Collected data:
========

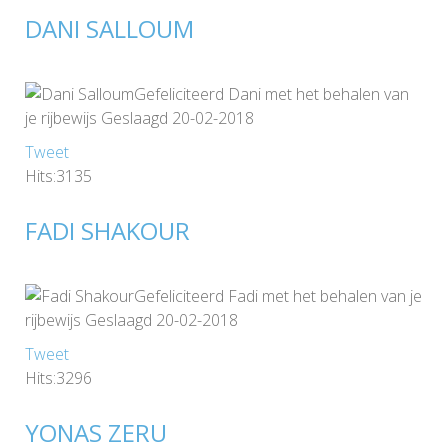
DANI SALLOUM
Gefeliciteerd Dani met het behalen van
je rijbewijs Geslaagd 20-02-2018
Tweet
Hits:3135
FADI SHAKOUR
Gefeliciteerd Fadi met het behalen van je
rijbewijs Geslaagd 20-02-2018
Tweet
Hits:3296
YONAS ZERU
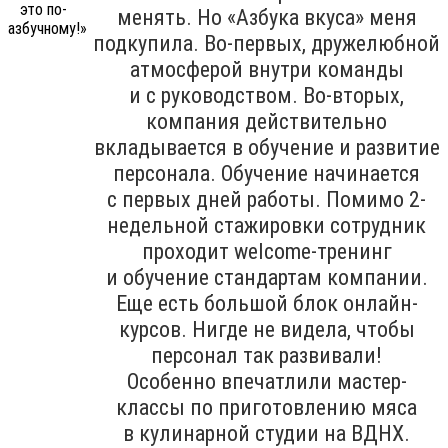
менять. Но «Азбука вкуса» меня
подкупила. Во-первых, дружелюбной
атмосферой внутри команды
и с руководством. Во-вторых,
компания действительно
вкладывается в обучение и развитие
персонала. Обучение начинается
с первых дней работы. Помимо 2-
недельной стажировки сотрудник
проходит welcome-тренинг
и обучение стандартам компании.
Еще есть большой блок онлайн-
курсов. Нигде не видела, чтобы
персонал так развивали!
Особенно впечатлили мастер-
классы по приготовлению мяса
в кулинарной студии на ВДНХ.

========

**Required action**
Copy out each line of the data where the string "behalen" appears.

**Solved problem**
Gefeliciteerd Dani met het behalen van
Gefeliciteerd Fadi met het behalen van je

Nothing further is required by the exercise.